Matters weren’t much better in the traditional markets, which plunged into disarray following yesterday’s comments from Fed Chair Jerome Powell. The Dow, S&P and Nasdaq all finished the day in the red, down 0.35%, 0.87% and 1.37%, respectively.
Data from TradingView shows that Bitcoin (BTC) managed to claw its way back above $19,200 in the afternoon trading sessions after falling to a low of $18,180 late on Wednesday, its lowest price since the middle of June.
The lack of activity on Thursday was addressed in the morning Bitcoin brief from Kitco senior technical analyst Jim Wyckoff, who simply stated, “Not much new late this week.”
According to Wyckoff, “The bears have the overall near-term technical advantage amid a price downtrend in place on the daily chart. The path of least resistance for prices is presently sideways to lower.”
Sideways for the foreseeable future
Yesterday’s comments from Fed Chair Powell, in which he “expressed that in order to see inflation going back down, unemployment must go up,” were not taken kindly by the crypto market, according to David Lifchitz, managing partner and chief investment officer at ExoAlpha.
“That basically means that the US Fed will continue its tightening process in the foreseeable future,” Lifchitz said, “which the market didn't like as they expected some hints at when the Fed will stop hiking rates. Expectations are now at a high of 4.6% in 2023 from the 3-3.25% range we are at today.”

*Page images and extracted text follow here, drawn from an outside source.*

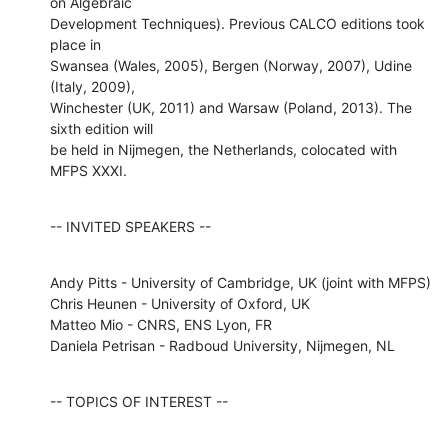
on Algebraic

Development Techniques). Previous CALCO editions took 
place in

Swansea (Wales, 2005), Bergen (Norway, 2007), Udine 
(Italy, 2009),

Winchester (UK, 2011) and Warsaw (Poland, 2013). The 
sixth edition will

be held in Nijmegen, the Netherlands, colocated with 
MFPS XXXI.
-- INVITED SPEAKERS --
Andy Pitts - University of Cambridge, UK (joint with MFPS)

Chris Heunen - University of Oxford, UK

Matteo Mio - CNRS, ENS Lyon, FR

Daniela Petrisan - Radboud University, Nijmegen, NL
-- TOPICS OF INTEREST --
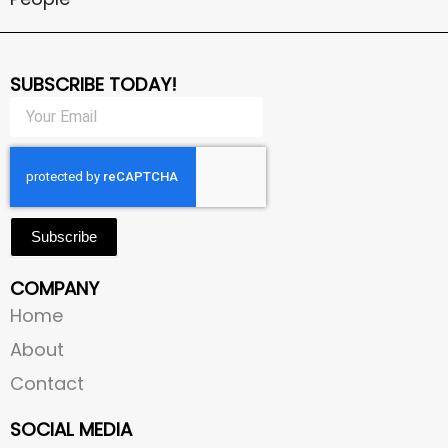
SUBSCRIBE TODAY!
Subscribe
COMPANY
Home
About
Contact
SOCIAL MEDIA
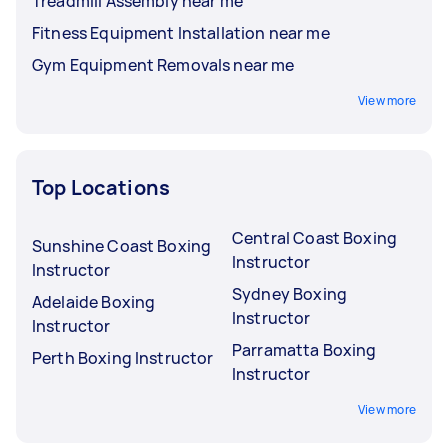
Treadmill Assembly near me
Fitness Equipment Installation near me
Gym Equipment Removals near me
View more
Top Locations
Central Coast Boxing
Sunshine Coast Boxing
Instructor
Instructor
Sydney Boxing
Adelaide Boxing
Instructor
Instructor
Parramatta Boxing
Perth Boxing Instructor
Instructor
View more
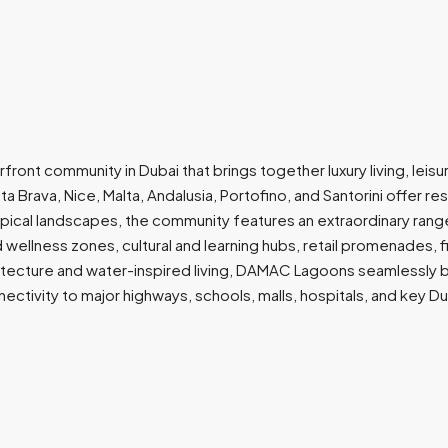
nt community in Dubai that brings together luxury living, leisu
ta Brava, Nice, Malta, Andalusia, Portofino, and Santorini offer 
opical landscapes, the community features an extraordinary range
nd wellness zones, cultural and learning hubs, retail promenades,
tecture and water-inspired living, DAMAC Lagoons seamlessly bl
ctivity to major highways, schools, malls, hospitals, and key Duba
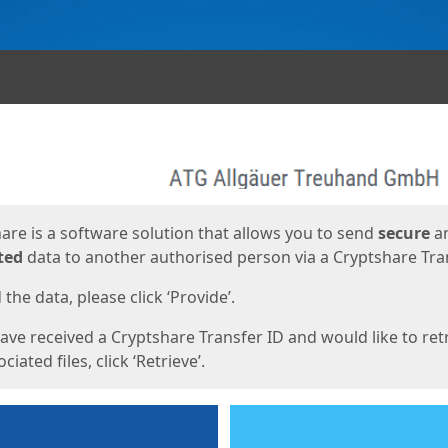
ges
are is a software solution that allows you to send
secure
a
ted
data to another authorised person via a Cryptshare Tran
the data, please click ‘Provide’.
have received a Cryptshare Transfer ID and would like to ret
ciated files, click ‘Retrieve’.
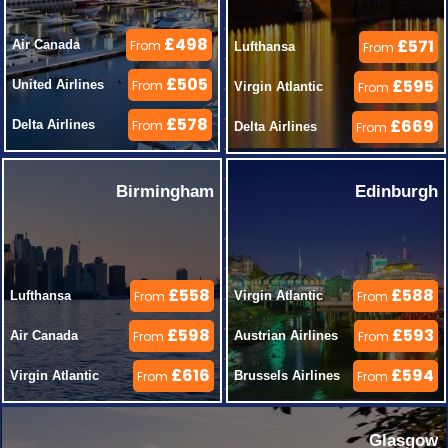
£498
£571
Air Canada 
From
Lufthansa 
From
£505
£595
United Airlines 
From
Virgin Atlantic 
From
£578
£669
Delta Airlines 
From
Delta Airlines 
From
Birmingham
Edinburgh
£558
£588
Lufthansa 
From
Virgin Atlantic 
From
£598
£593
Air Canada 
From
Austrian Airlines 
From
£616
£594
Virgin Atlantic 
From
Brussels Airlines 
From
Glasgow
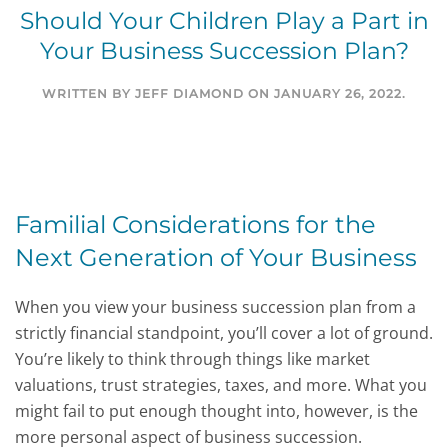
Should Your Children Play a Part in
Your Business Succession Plan?
WRITTEN BY
JEFF DIAMOND
ON
JANUARY 26, 2022
.
Familial Considerations for the
Next Generation of Your Business
When you view your business succession plan from a
strictly financial standpoint, you’ll cover a lot of ground.
You’re likely to think through things like market
valuations, trust strategies, taxes, and more. What you
might fail to put enough thought into, however, is the
more personal aspect of business succession.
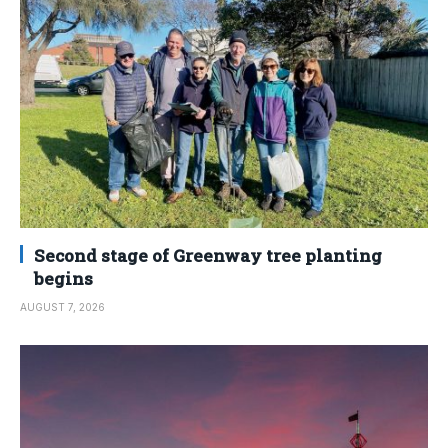
Second stage of Greenway tree planting
begins
AUGUST 7, 2026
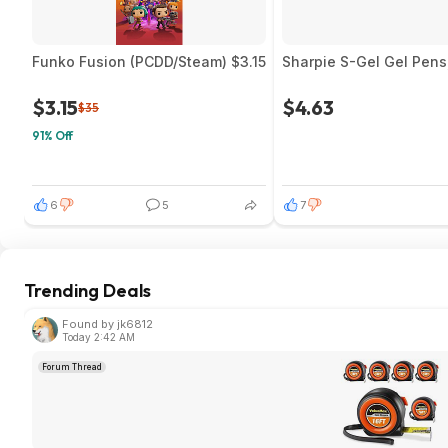
Funko Fusion (PCDD/Steam) $3.15
Sharpie S-Gel Gel Pens
$3.15
$4.63
$35
91% Off
6
5
7
Trending Deals
Found by jk6812
Today 2:42 AM
Forum Thread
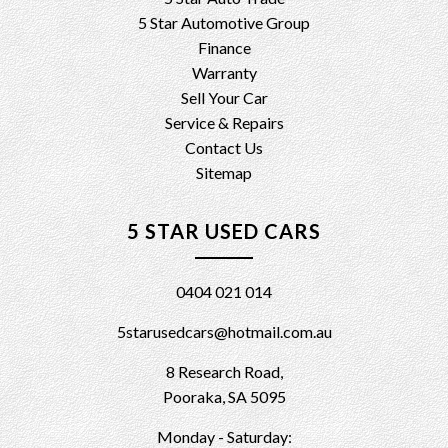
5 Star Automotive Group
Finance
Warranty
Sell Your Car
Service & Repairs
Contact Us
Sitemap
5 STAR USED CARS
0404 021 014
5starusedcars@hotmail.com.au
8 Research Road,
Pooraka, SA 5095
Monday - Saturday:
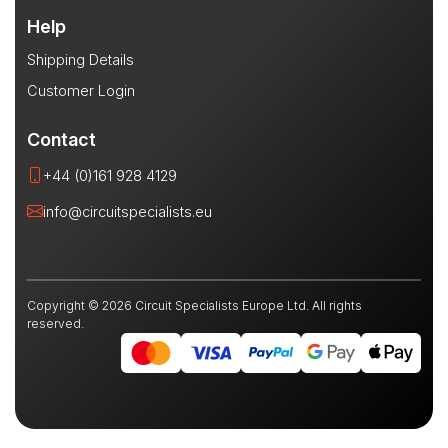
Help
Shipping Details
Customer Login
Contact
+44 (0)161 928 4129
info@circuitspecialists.eu
Copyright © 2026 Circuit Specialists Europe Ltd. All rights
reserved.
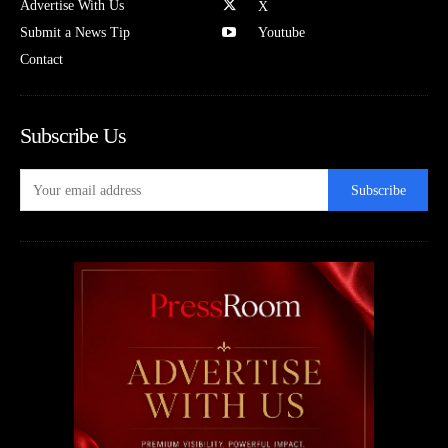
Advertise With Us
X
Submit a News Tip
Youtube
Contact
Subscribe Us
Subscribe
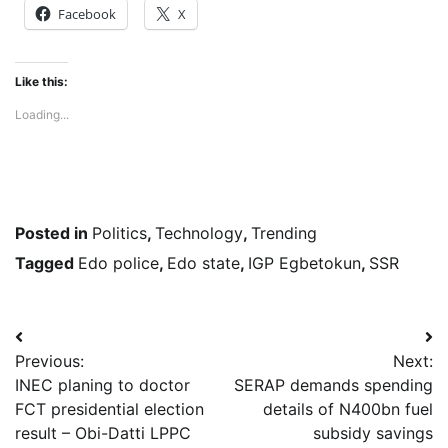
Facebook
X
Like this:
Loading...
Posted in
Politics
,
Technology
,
Trending
Tagged
Edo police
,
Edo state
,
IGP Egbetokun
,
SSR
Post
Previous:
Next:
navigation
INEC planing to doctor
SERAP demands spending
FCT presidential election
details of N400bn fuel
result – Obi-Datti LPPC
subsidy savings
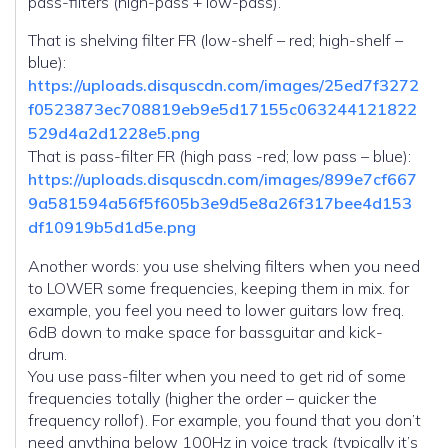
pass-filters (high-pass + low-pass).
That is shelving filter FR (low-shelf – red; high-shelf –
blue):
https://uploads.disquscdn.com/images/25ed7f3272
f0523873ec708819eb9e5d17155c063244121822
529d4a2d1228e5.png
That is pass-filter FR (high pass -red; low pass – blue):
https://uploads.disquscdn.com/images/899e7cf667
9a581594a56f5f605b3e9d5e8a26f317bee4d153
df10919b5d1d5e.png
Another words: you use shelving filters when you need
to LOWER some frequencies, keeping them in mix. for
example, you feel you need to lower guitars low freq.
6dB down to make space for bassguitar and kick-
drum.
You use pass-filter when you need to get rid of some
frequencies totally (higher the order – quicker the
frequency rollof). For example, you found that you don’t
need anything below 100Hz in voice track (typically it’s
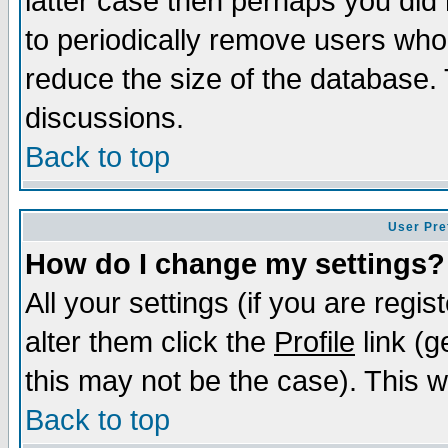
latter case then perhaps you did 
to periodically remove users who
reduce the size of the database. 
discussions.
Back to top
User Pre
How do I change my settings?
All your settings (if you are regi
alter them click the
Profile
link (g
this may not be the case). This wi
Back to top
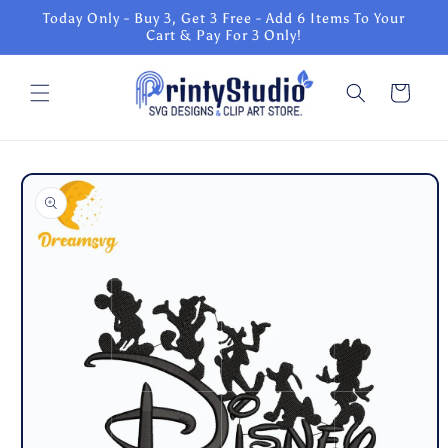
Skip to
Today Only - Buy 3, Get 3 Free - Add 6 Items To Your
content
Cart & Pay For 3 Only!
Cart
Skip to
product
information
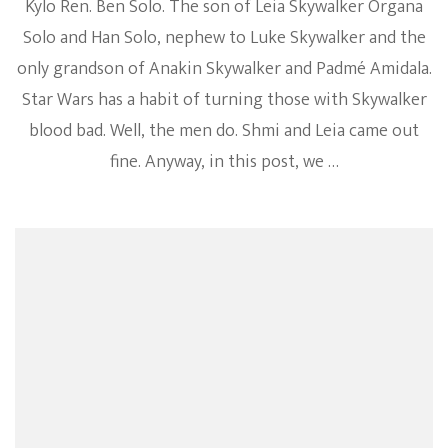
Kylo Ren. Ben Solo. The son of Leia Skywalker Organa
Solo and Han Solo, nephew to Luke Skywalker and the
only grandson of Anakin Skywalker and Padmé Amidala.
Star Wars has a habit of turning those with Skywalker
blood bad. Well, the men do. Shmi and Leia came out
fine. Anyway, in this post, we …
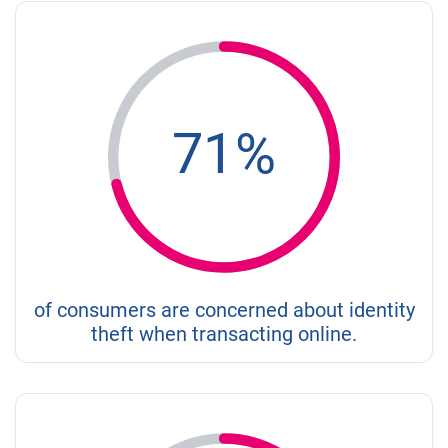
71%
of consumers are concerned about identity
theft when transacting online.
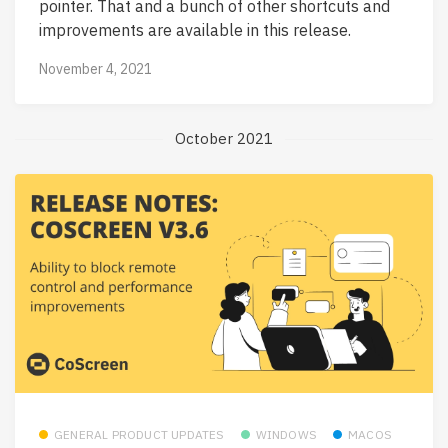
pointer. That and a bunch of other shortcuts and
improvements are available in this release.
November 4, 2021
October 2021
GENERAL PRODUCT UPDATES
WINDOWS
MACOS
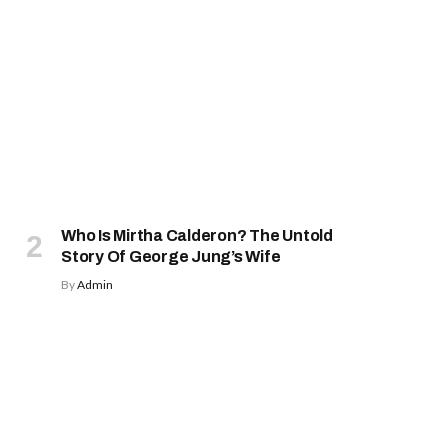
Who Is Mirtha Calderon? The Untold
Story Of George Jung’s Wife
By
Admin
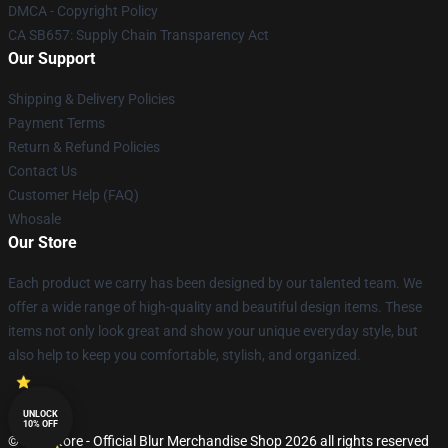
DMCA - Copyright Policy
CA SB657: Supply Chain Transparency Act
Our Support
Shipping & Delivery Policies
Payment Terms
Return & Refund Policies
Contact Us
Customer Help (FAQ)
Whosale
Our Store
Each product we carry has been designed by our talented team. We
offer a wide range of high-quality and beautiful design items. These
items not only look great and show your unique everyday style, but
also help to keep you comfortable, stylish, and organized.
UNLOCK
10% OFF
© Blur Store - Official Blur Merchandise Shop 2026 all rights reserved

The reaction from the market was evident as BTC “swung widely in a 10% amplitude move the minute after the Fed announcement, bouncing up and down by chunks of $300+ on each tick which translated into a bid-ask spread of about 1.5% to 2% of its current value.”
This caused traders who had tight stop losses to be stopped out before they could react, which allowed high-frequency market makers to come in and “milk the order book while pretending to serve it,” reminiscent of a scene from Michael Lewis’s Flash Boys.
According to Lifchitz, liquidity in the crypto market has been endemic since mid-Summer, and Bitcoin has, for the most part, been stuck in a narrow band between $18,500 and $19,500, “with some escapes a tad below $18k or above $20k that didn’t last long before reverting.”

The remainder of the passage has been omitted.